Baykal, Erdoğan'ı yine televizyona davet etti

BURDUR (İHA) - CHP Genel Başkanı Deniz Baykal, Burdur'da partisinin mitinginde Başbakan Erdoğan'ın "Baykal bekle gör bakalım neler çıkacak" sözüne cevap verdi.

Reklam
Reklam

Baykal, "Ergenekon operasyonunda tutuklanan AK Parti'ye yandaş bir kişi yok. Kim AK Parti'den şikayetçi ise onlar tutuklanıyor. Sen burada ne olacağını nereden biliyorsun" dedi. Cumhuriyet Halk Partisi (CHP)'nin Türkiye genelinde yaptığı mitinglerin bugünkü adresi Burdur oldu. Baykal, çiftçinin düştüğü duruma değinerek şöyle konuştu:

"İlaç ne oldu, gübre ne oldu, mazot ne oldu? Onlar katlanarak arttı. Ama çiftçinin ürettiği ürün bırakınız kazancı masrafı dahi karşılayamaz hale geldi. Borçlar ödenemez hale geldi, ilk kez çiftçilerin kapılarına haciz memurları geldi. Çiftçinin durumu bu hale geldi. Bunların çiftçinin yüzünü gördüğü yok, gerçek ortadadır."
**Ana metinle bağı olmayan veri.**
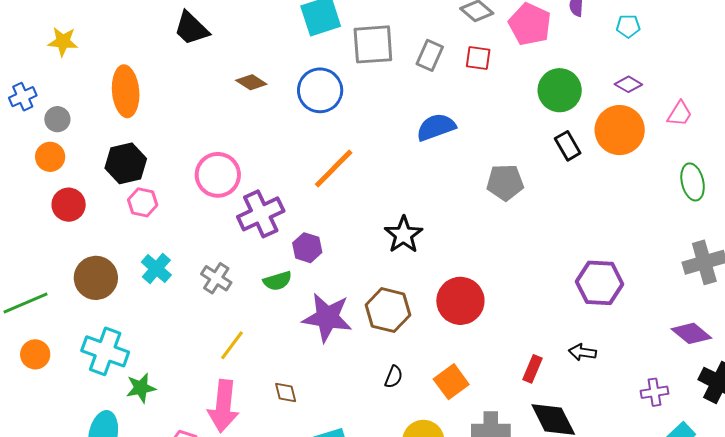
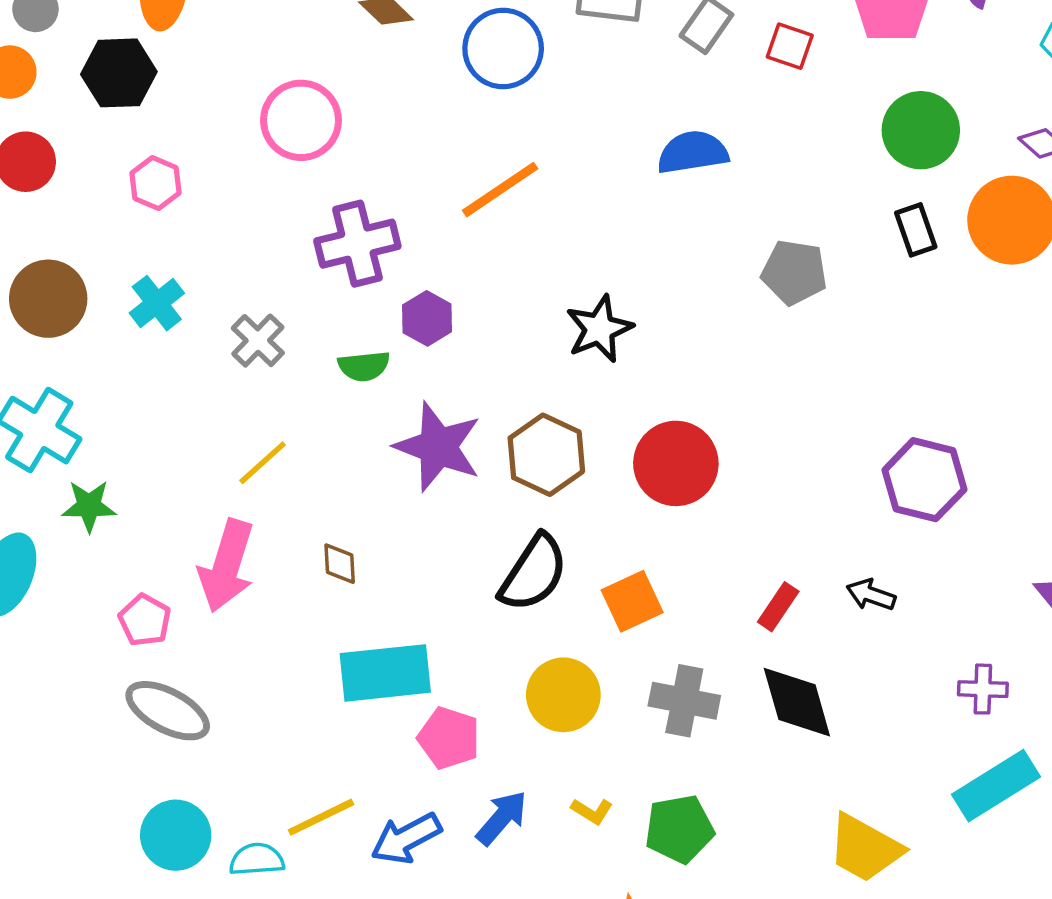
black hexagon: (126, 163) -> (119, 73), moved
pink circle: (218, 175) -> (301, 120), moved
black semicircle: (394, 377) -> (534, 573), size x2.0

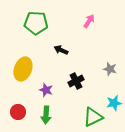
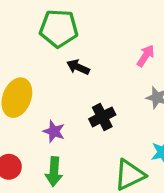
pink arrow: (89, 21) -> (146, 56), moved
green pentagon: (36, 23) -> (59, 28), moved

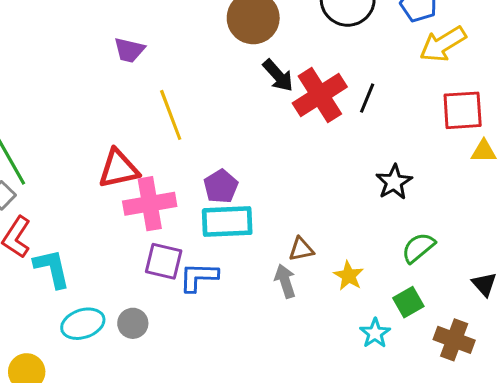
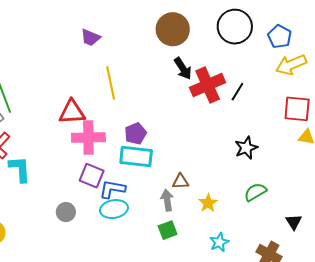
green square: (408, 302) -> (168, 230), moved
cyan ellipse: (83, 324) -> (114, 209), moved

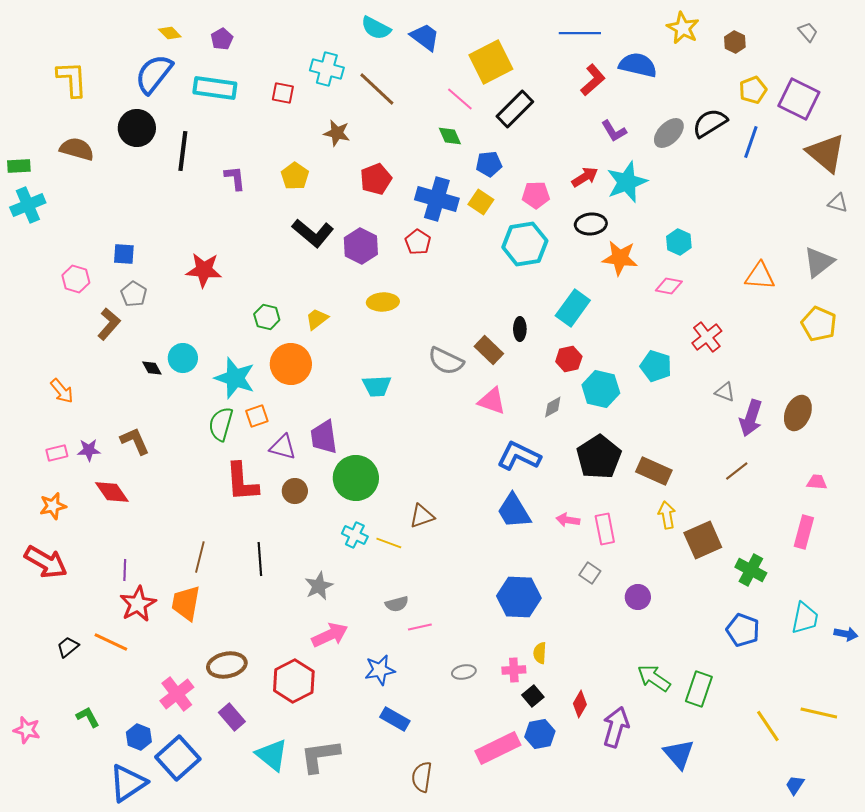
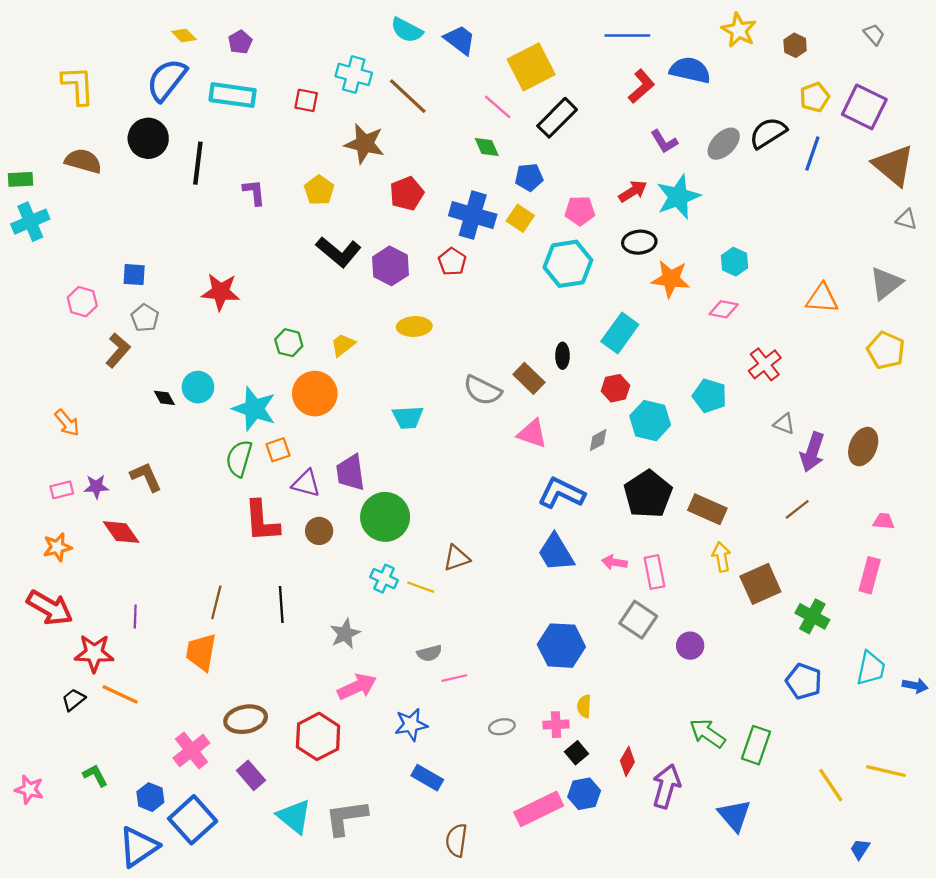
brown star: (337, 133) -> (365, 144), size x1.4
gray square: (590, 573) -> (638, 620), size x1.6
red star: (138, 604) -> (94, 653), moved, turned 30

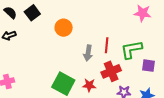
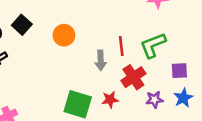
purple square: (148, 66) -> (179, 71), moved

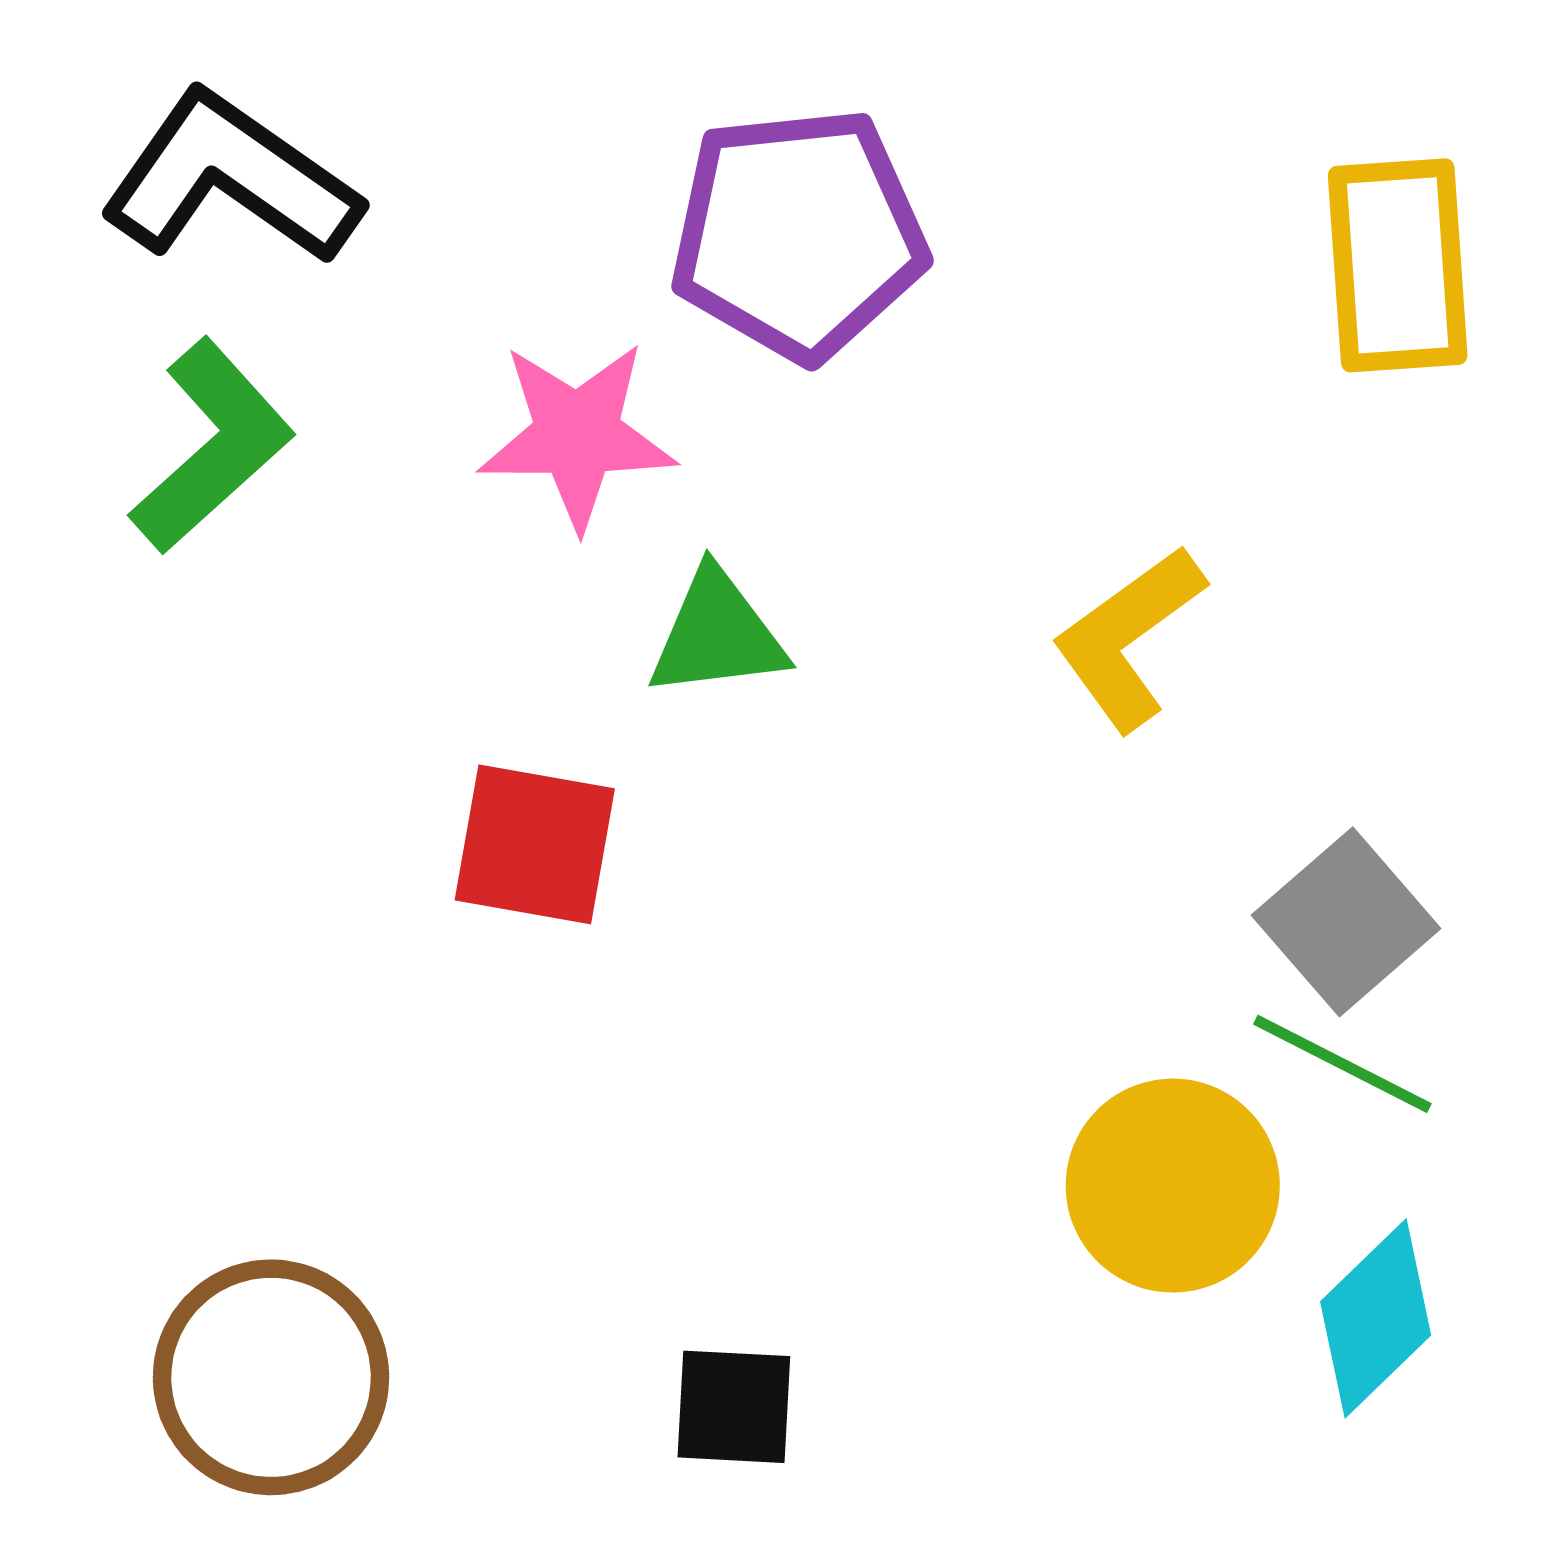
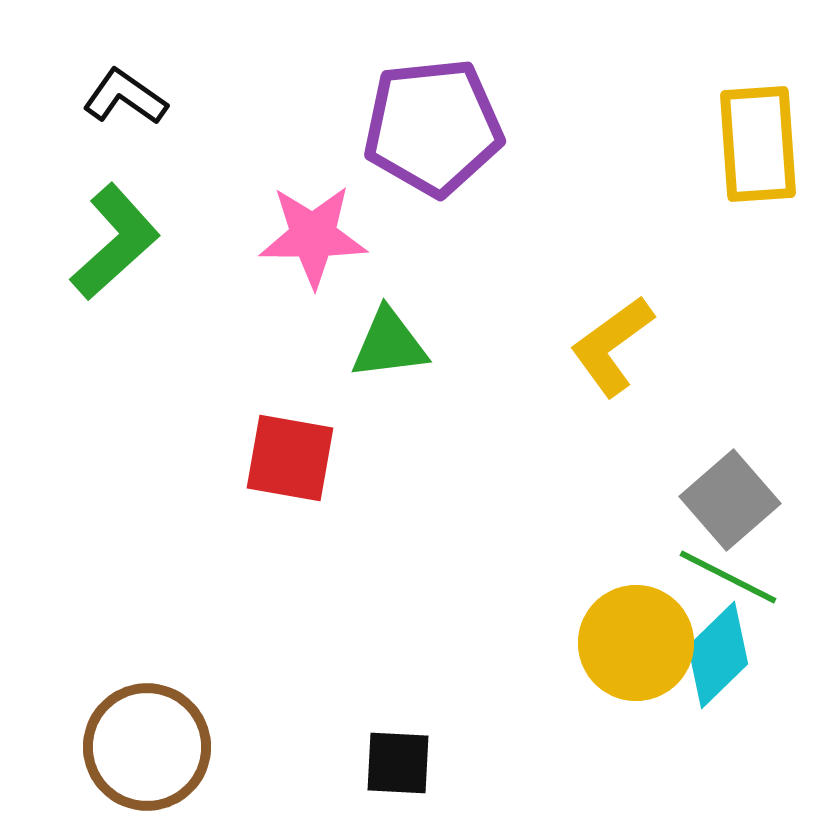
black L-shape: (230, 179) -> (125, 97), size x0.6
cyan diamond: (1376, 1318) -> (718, 655), moved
Göz göre göre çiftçinin AK Parti'nin iktidarı döneminde perişan edildiğini anlatan Baykal, şunları söyledi:

"Şimdi boş sözün anlamı yok. Yapılması gereken iş çok açık. Türkiye'nin milli gelirinin yüzde birini bile bunlar çiftçiye destek olarak vermiyor. Ben burada söz veriyorum. Bir CHP iktidarında çiftçiye verilen destek, tümü yani hayvancılığa süte ete, bütün tarımdan geçimini sağlayan destek, bizim milli gelirin desteğin içinde üç katına çıkarılacaktır. 0.75 destek veriyor bunlar, biz yüzde 2'nin üzerine bunu çıkaracağız. Çiftçiye verilen mazottan özel tüketim vergisi alınmayacak, ucuz mazot çiftçiye kullandırılacak. Gübreden alınan KDV yüzde 1'e indirilecek. Bunlar bizim politikamız, bunların hesabını yaparak açıkça ilan ettik ortaya koyduk."

Reklam
Reklam

CHP iktidarının ilk işinin başında çiftçiye sahip çıkmak geldiğini belirten Baykal, "Gökdelen dikerek otoyol yaparak kalkındık zannediyor. Eğer topraktan üretim alamıyorsan, o diktiğin gökdelenlerin kimsenin refahına hizmet etmesi mümkün değildir" dedi. Emekli kesiminin de borçlar içinde olduğunu belirten Baykal, sözlerine şöyle devam etti:

"Emekliyi hiç sorma zaten. Emekli unutulmuş hayatının son döneminde çoluğu çocuğuyla huzur içinde yaşaması gereken insan, eline verilen parayla ne yazık ki kendisini sığıntı gibi hissediyor. Gençlere iş bulunabiliyor mu? Yatırım yapılamıyor. Dışarıdan hazır gelince içeride üretmeye gerek yok. İçerideki fabrikayı kapatıyoruz, çiftçiye diyoruz ki sen üretme. Bunun sonu ne? Borç borç borç."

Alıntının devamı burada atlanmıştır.